I got here, with a discussion of the intuitive effect of the dprobs calc, at ~20m into the video. At least for now I'm not going to type/enter everything... I may come back and do it after watching the video, but w/ the specific content in this lecture - the math/going deeper into the guts - while I'm curious to hear what he wants to say and emphasize, I'm not as interested in typing out every last thing/reinforcing it that way. Or at least I'll tell myself that because I don't want to do that particular work right now.
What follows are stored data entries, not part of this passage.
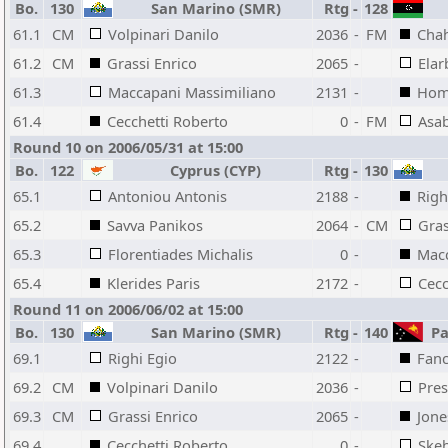
Bo.
130
San Marino (SMR)
Rtg
-
128
61.1
CM
Volpinari Danilo
2036
-
FM
Chah
61.2
CM
Grassi Enrico
2065
-
Elar
61.3
Maccapani Massimiliano
2131
-
Hom
61.4
Cecchetti Roberto
0
-
FM
Asab
Round 10 on 2006/05/31 at 15:00
Bo.
122
Cyprus (CYP)
Rtg
-
130
65.1
Antoniou Antonis
2188
-
Righ
65.2
Savva Panikos
2064
-
CM
Gras
65.3
Florentiades Michalis
0
-
Macc
65.4
Klerides Paris
2172
-
Cecc
Round 11 on 2006/06/02 at 15:00
Bo.
130
San Marino (SMR)
Rtg
-
140
Pa
69.1
Righi Egio
2122
-
Fanc
69.2
CM
Volpinari Danilo
2036
-
Pre
69.3
CM
Grassi Enrico
2065
-
Jone
69.4
Cecchetti Roberto
0
-
Skeh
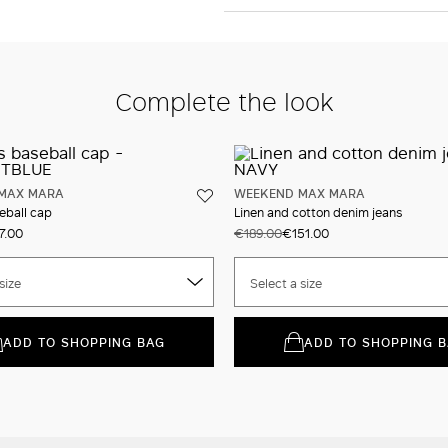
Complete the look
MAX MARA
WEEKEND MAX MARA
eball cap
Linen and cotton denim jeans
7.00
€189.00
€151.00
size
Select a size
ADD TO SHOPPING BAG
ADD TO SHOPPING 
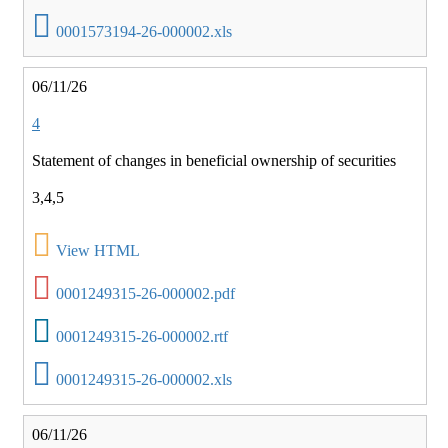
0001573194-26-000002.xls
06/11/26
4
Statement of changes in beneficial ownership of securities
3,4,5
View HTML
0001249315-26-000002.pdf
0001249315-26-000002.rtf
0001249315-26-000002.xls
06/11/26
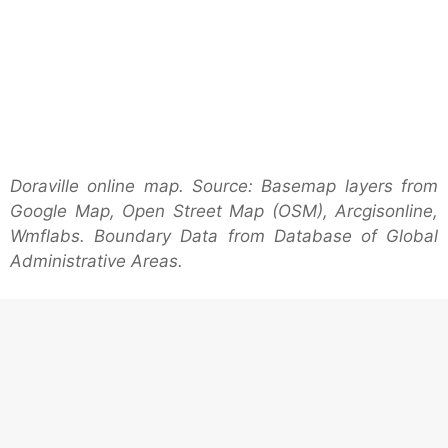
Doraville online map. Source: Basemap layers from
Google Map, Open Street Map (OSM), Arcgisonline,
Wmflabs. Boundary Data from Database of Global
Administrative Areas.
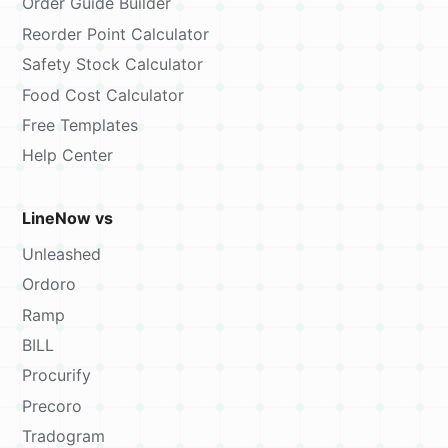
Order Guide Builder
Reorder Point Calculator
Safety Stock Calculator
Food Cost Calculator
Free Templates
Help Center
LineNow vs
Unleashed
Ordoro
Ramp
BILL
Procurify
Precoro
Tradogram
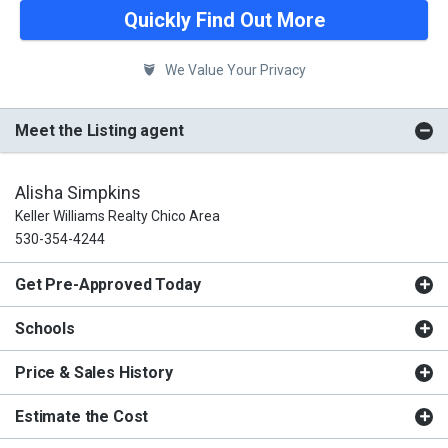
Quickly Find Out More
We Value Your Privacy
Meet the Listing agent
Alisha Simpkins
Keller Williams Realty Chico Area
530-354-4244
Get Pre-Approved Today
Schools
Price & Sales History
Estimate the Cost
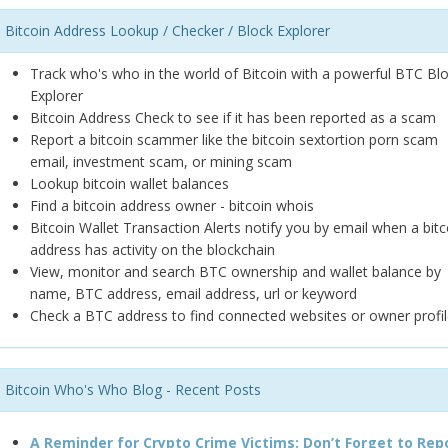
Bitcoin Address Lookup / Checker / Block Explorer
Track who's who in the world of Bitcoin with a powerful BTC Bl
Explorer
Bitcoin Address Check to see if it has been reported as a scam
Report a bitcoin scammer like the bitcoin sextortion porn scam
email, investment scam, or mining scam
Lookup bitcoin wallet balances
Find a bitcoin address owner - bitcoin whois
Bitcoin Wallet Transaction Alerts notify you by email when a bitc
address has activity on the blockchain
View, monitor and search BTC ownership and wallet balance by
name, BTC address, email address, url or keyword
Check a BTC address to find connected websites or owner profil
Bitcoin Who's Who Blog - Recent Posts
A Reminder for Crypto Crime Victims: Don’t Forget to Rep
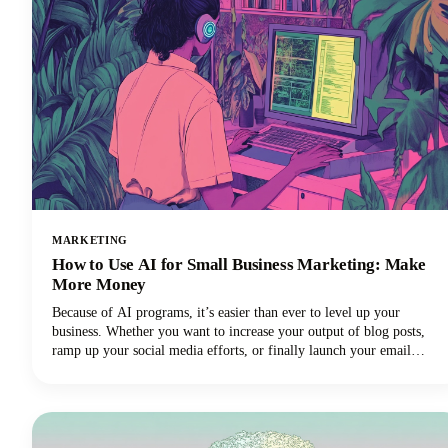
MARKETING
How to Use AI for Small Business Marketing: Make
More Money
Because of AI programs, it’s easier than ever to level up your
business. Whether you want to increase your output of blog posts,
ramp up your social media efforts, or finally launch your email
newsletter, AI software is giving you the shortcut to getting more
things done in less time. Want in on this? Keep reading because in
this post we’re breaking down how to use AI for small business
marketing so you can make more money for your efforts.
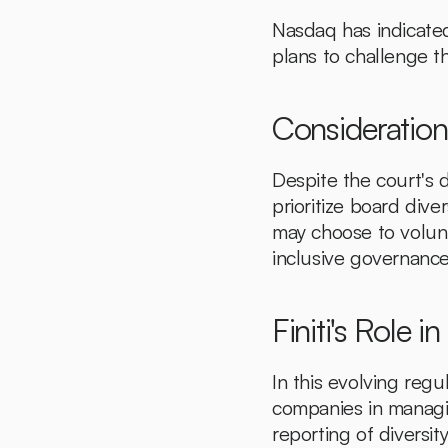
Nasdaq has indicated
plans to challenge th
Consideratio
Despite the court's d
prioritize board div
may choose to volunt
inclusive governance
Finiti's Role 
In this evolving regu
companies in managing
reporting of diversit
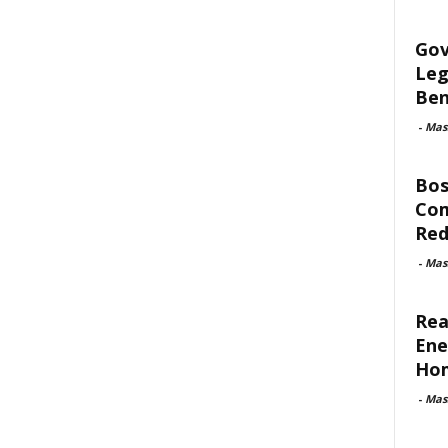
Gov
Leg
Ben
-
Mas
Bos
Com
Red
-
Mas
Rea
Ene
Ho
-
Mas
Generally, each step/line in the forward pass getting the derivative is understanding the actual 'local' derivative (which you can remember or lookup via something like Wolfram Alpha), AND keeping in mind additional things, like:

- remember to apply the chain rule
- when you have multiple places/calcs where a given value is used, you sum the effects of the nodes; this is also discussed in the micrograd lecture - he also calls this a 'routing' function
- understanding how broadcasting works is important so you can keep the dimensions of the item and its derivative the same/lined up, and also because in some cases (I think he's saying) the broadcasting kind of acts like an additional calc that you need to do the derivative of 
- he has a cool, bit-by-bit demonstration of how he figures out the derivative of a matrix multiply with bias column, on paper (that he then scanned in) starting around 40m or a bit after
- there's a part around 1hr where he's doing the derivative of a bias variable and has to talk about broadcasting and summing the gradients in a particular direction/orientation, which I think is needed because he implemented the network/did the forward pass in this case with what I think is a (1,n) tensor and he talks about how in a diff part of the same network he defined a bias var as just a vector; they're both holding the same amount of information but the math operations are slightly different and we can see how specifically as he defines the derivatives

I got to 59:30 at this point, finishing the derivatives for bngain, bnbias, bnraw.